[Opening Exercise data section]
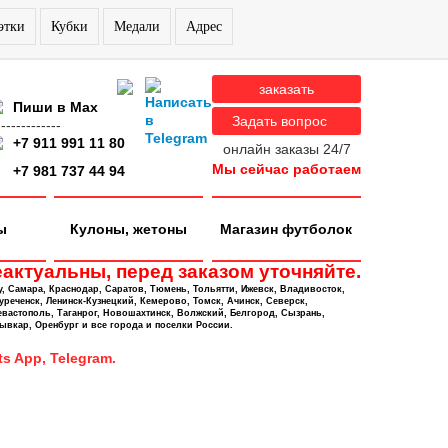
этки
Кубки
Медали
Адрес
заказать
Пиши в Max
Задать вопрос
-------------
+7 911 991 11 80
онлайн заказы 24/7
Мы сейчас работаем
+7 981 737 44 94
ы
Кулоны, жетоны
Магазин футболок
актуальны, перед заказом уточняйте.
у, Самара, Краснодар, Саратов, Тюмень, Тольятти, Ижевск, Владивосток,
уреченск, Ленинск-Кузнецкий, Кемерово, Томск, Ачинск, Северск,
евастополь, Таганрог, Новошахтинск, Волжский, Белгород, Сызрань,
ывкар, Оренбург и все города и поселки России.
s App, Telegram.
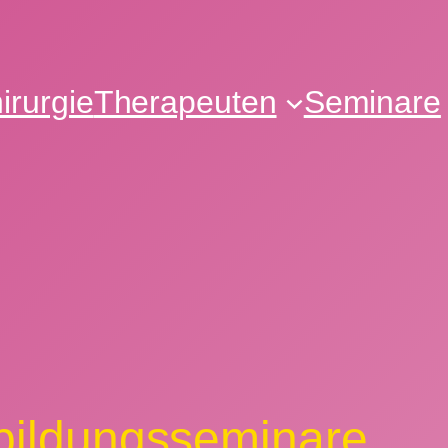
irurgie
Therapeuten
Seminare
sbildungsseminare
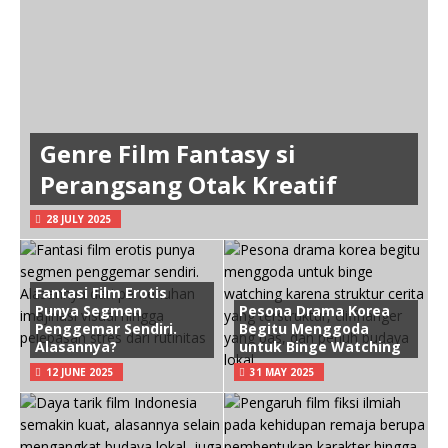
Genre Film Fantasy si
Perangsang Otak Kreatif
28 JULY 2025
Fantasi Film Erotis
Punya Segmen
Pesona Drama Korea
Penggemar Sendiri.
Begitu Menggoda
Alasannya?
untuk Binge Watching
12 JUNE 2025
31 MAY 2025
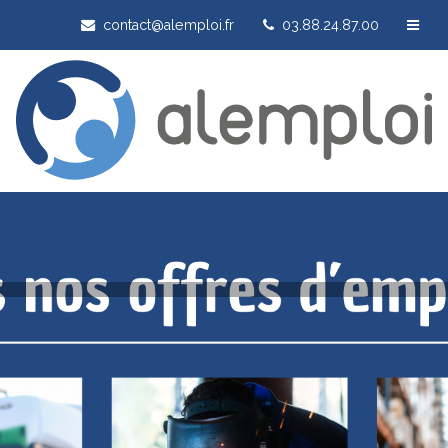
contact@alemploi.fr
03.88.24.87.00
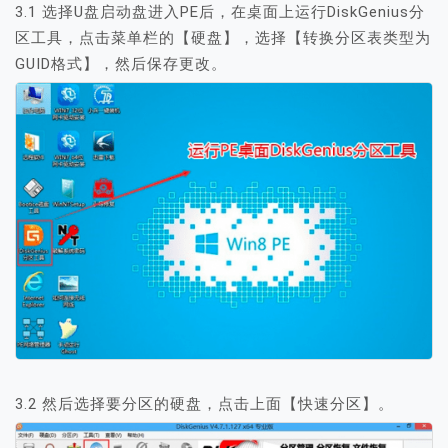
3.1 选择U盘启动盘进入PE后，在桌面上运行DiskGenius分
区工具，点击菜单栏的【硬盘】，选择【转换分区表类型为
GUID格式】，然后保存更改。
3.2 然后选择要分区的硬盘，点击上面【快速分区】。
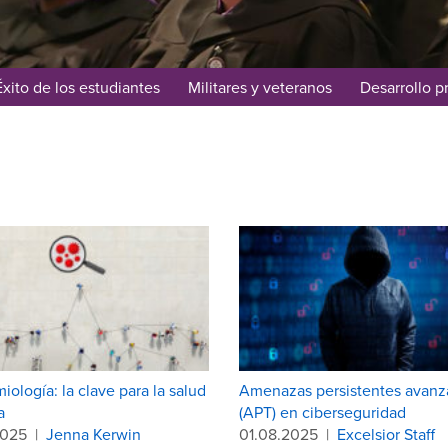
Éxito de los estudiantes
Militares y veteranos
Desarrollo p
iología: la clave para la salud
Amenazas persistentes avanz
a
(APT) en ciberseguridad
2025
|
Jenna Kerwin
01.08.2025
|
Excelsior Staff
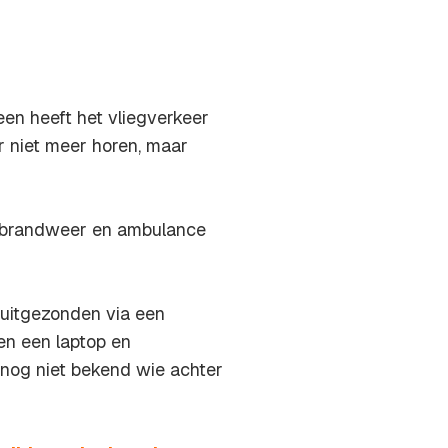
een heeft het vliegverkeer
ar niet meer horen, maar
 brandweer en ambulance
 uitgezonden via een
en een laptop en
 nog niet bekend wie achter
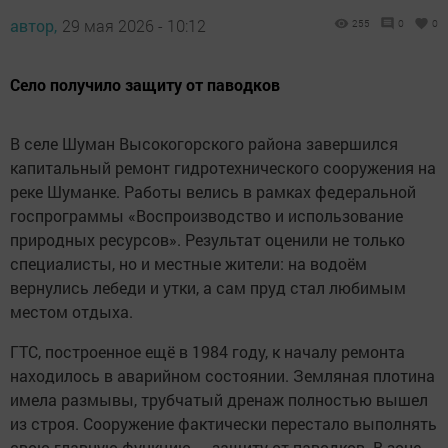
автор,
29 мая 2026 - 10:12
255
0
0
Село получило защиту от паводков
В селе Шуман Высокогорского района завершился
капитальный ремонт гидротехнического сооружения на
реке Шуманке. Работы велись в рамках федеральной
госпрограммы «Воспроизводство и использование
природных ресурсов». Результат оценили не только
специалисты, но и местные жители: на водоём
вернулись лебеди и утки, а сам пруд стал любимым
местом отдыха.
ГТС, построенное ещё в 1984 году, к началу ремонта
находилось в аварийном состоянии. Земляная плотина
имела размывы, трубчатый дренаж полностью вышел
из строя. Сооружение фактически перестало выполнять
свою главную функцию — защиту от паводков. В зоне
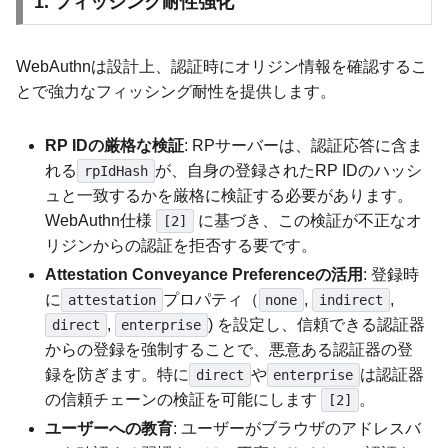
1. フィッシング耐性強化
WebAuthnは設計上、認証時にオリジン情報を確認するこ
とで強力なフィッシング耐性を提供します。
RP IDの厳格な検証
: RPサーバーは、認証応答に含ま
れる
が、自身の登録されたRP IDのハッシ
rpIdHash
ュと一致するかを厳格に検証する必要があります。
WebAuthn仕様
に基づき、この検証が不正なオ
[2]
リジンからの認証を拒否する要です。
Attestation Conveyance Preferenceの活用
: 登録時
に
プロパティ（
,
,
attestation
none
indirect
,
) を設定し、信頼できる認証器
direct
enterprise
からの登録を強制することで、悪意ある認証器の登
録を防ぎます。特に
や
は認証器
direct
enterprise
の信頼チェーンの検証を可能にします
。
[2]
ユーザーへの教育
: ユーザーがブラウザのアドレスバ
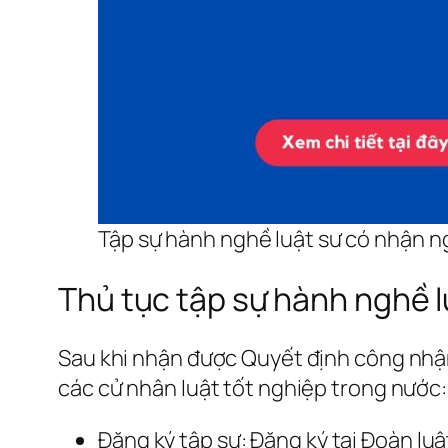
Tập sự hành nghề luật sư có nhận n
Thủ tục tập sự hành nghề l
Sau khi nhận được Quyết định công nhận
các cử nhân luật tốt nghiệp trong nước:
Đăng ký tập sự: Đăng ký tại Đoàn luậ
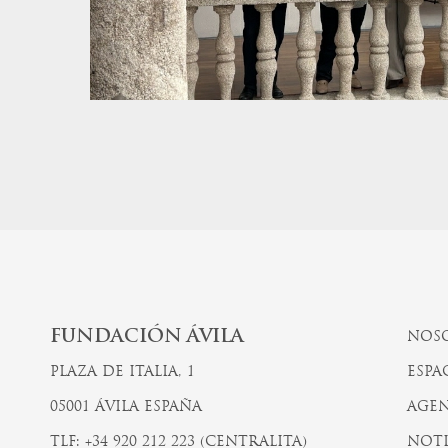
FUNDACIÓN ÁVILA
NOS
PLAZA DE ITALIA, 1
ESPA
05001 ÁVILA ESPAÑA
AGEN
TLF: +34 920 212 223 (CENTRALITA)
NOTI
[Closing Exercise data section]
**Work to be completed**
Go through the data above and transcribe it in full, omitting any image.

**Answer for this exercise**
этки
Кубки
Медали
Адрес
заказать
Пиши в Max
Задать вопрос
-------------
+7 911 991 11 80
онлайн заказы 24/7
Мы сейчас работаем
+7 981 737 44 94
ы
Кулоны, жетоны
Магазин футболок
актуальны, перед заказом уточняйте.
у, Самара, Краснодар, Саратов, Тюмень, Тольятти, Ижевск, Владивосток,
уреченск, Ленинск-Кузнецкий, Кемерово, Томск, Ачинск, Северск,
евастополь, Таганрог, Новошахтинск, Волжский, Белгород, Сызрань,
ывкар, Оренбург и все города и поселки России.
s App, Telegram.
irurgie
Therapeuten
Seminare
sbildungsseminare
Genre Film Fantasy si
Perangsang Otak Kreatif
28 JULY 2025
Fantasi Film Erotis
Punya Segmen
Pesona Drama Korea
Penggemar Sendiri.
Begitu Menggoda
Alasannya?
untuk Binge Watching
12 JUNE 2025
31 MAY 2025
contact@alemploi.fr
03.88.24.87.00
3.1 选择U盘启动盘进入PE后，在桌面上运行DiskGenius分
区工具，点击菜单栏的【硬盘】，选择【转换分区表类型为
GUID格式】，然后保存更改。
3.2 然后选择要分区的硬盘，点击上面【快速分区】。
Éxito de los estudiantes
Militares y veteranos
Desarrollo p
iología: la clave para la salud
Amenazas persistentes avanz
a
(APT) en ciberseguridad
2025
|
Jenna Kerwin
01.08.2025
|
Excelsior Staff
een heeft het vliegverkeer
ar niet meer horen, maar
 brandweer en ambulance
 uitgezonden via een
en een laptop en
 nog niet bekend wie achter
автор,
29 мая 2026 - 10:12
255
0
0
Село получило защиту от паводков
В селе Шуман Высокогорского района завершился
капитальный ремонт гидротехнического сооружения на
реке Шуманке. Работы велись в рамках федеральной
госпрограммы «Воспроизводство и использование
природных ресурсов». Результат оценили не только
специалисты, но и местные жители: на водоём
вернулись лебеди и утки, а сам пруд стал любимым
местом отдыха.
ГТС, построенное ещё в 1984 году, к началу ремонта
находилось в аварийном состоянии. Земляная плотина
имела размывы, трубчатый дренаж полностью вышел
из строя. Сооружение фактически перестало выполнять
свою главную функцию — защиту от паводков. В зоне
1. フィッシング耐性強化
WebAuthnは設計上、認証時にオリジン情報を確認するこ
とで強力なフィッシング耐性を提供します。
RP IDの厳格な検証
: RPサーバーは、認証応答に含ま
れる
が、自身の登録されたRP IDのハッシ
rpIdHash
ュと一致するかを厳格に検証する必要があります。
WebAuthn仕様
に基づき、この検証が不正なオ
[2]
リジンからの認証を拒否する要です。
Attestation Conveyance Preferenceの活用
: 登録時
に
プロパティ（
,
,
attestation
none
indirect
,
) を設定し、信頼できる認証器
direct
enterprise
からの登録を強制することで、悪意ある認証器の登
録を防ぎます。特に
や
は認証器
direct
enterprise
の信頼チェーンの検証を可能にします
。
[2]
ユーザーへの教育
: ユーザーがブラウザのアドレスバ
Tập sự hành nghề luật sư có nhận n
Thủ tục tập sự hành nghề l
Sau khi nhận được Quyết định công nhận
các cử nhân luật tốt nghiệp trong nước:
Đăng ký tập sự: Đăng ký tại Đoàn luậ
FUNDACIÓN ÁVILA
NOS
PLAZA DE ITALIA, 1
ESPA
05001 ÁVILA ESPAÑA
AGEN
TLF: +34 920 212 223 (CENTRALITA)
NOTI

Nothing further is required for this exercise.